In a letter written to the then Acting President the Central Bank of Nigeria- appointed Board the bank alleged that Ayeni was indebted to the bank by a staggering and largely unrecoverable N150 billion. If any Nigerian bank in contemporary times had ever been thoroughly ravaged and assaulted by its board Skye takes the lead. Two of the larger banks in the 2005 merger were EIB bank and Prudent bank run by Sola Akinfemiwa. The Central Bank of Nigeria-inspired banking sector consolidation of the time afforded these bank executives to consolidate their interests in a bigger, and what they hoped to be a more stable institution.
The consolidated banks were Prudent Bank Plc, EIB International Plc, Bond Bank Limited, Reliance Bank Limited and Co-operative Bank Plc. Ironically, Ayeni was instrumental to the evolution of the bank, as he was said to have used various bank loans to buy Mainstreet Bank for N135 billion from AMCON and merged it with Skye Bank to form a bigger franchise.

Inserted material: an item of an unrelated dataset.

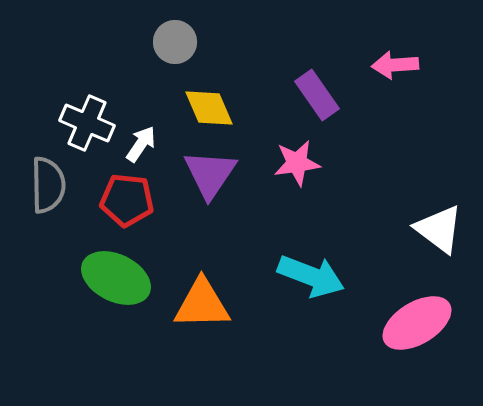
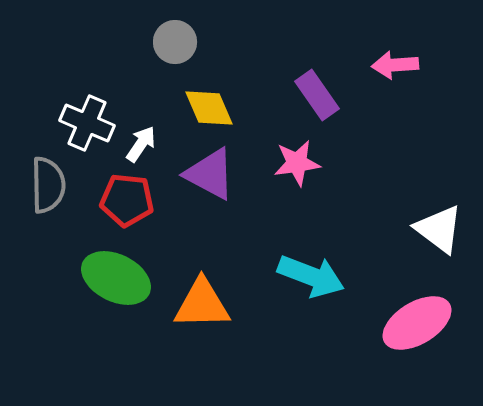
purple triangle: rotated 36 degrees counterclockwise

Ayeni, a constant, but highly influential figure in former President Goodluck Jonathan’s government, had spiritedly leveraged on his closeness to Jonathan, the now late former governor of Bayelsa State Deprieye Alamaesiagha and Diezane Alison-Madueke, former petroleum minister to make significant economic gains for himself through ruthless takeovers and deals, either as a proxy for the alleged triumvirate or as the main deal maker.For instance, he allegedly purchased Nitel/Mtel at $252 million, a cost well below the actual value of the moribund parastatal. According to reports, he owns the consortium that bought over Ibadan Electricity Distribution Company as well as the Yola Distribution Company, at also prices well below their intrinsic valuation. In 2012, he became the chairman of Skye Bank and significantly leveraged on his position on the board to pillage the bank to fund a bohemian lifestyle, often using the bank’s funds to make oil sector investments with uncertain prospects; a situation which a source that preferred not to be mentioned in print confided had depleted the Bank’s general reserves by a whopping N48bn. Little wonder his speculated N3 billion donation to the President Goodluck Jonathan reelection campaign caused so much anxiety among Skye Bank customers who, for fear of safety of their savings, went on panic withdrawals when the news broke.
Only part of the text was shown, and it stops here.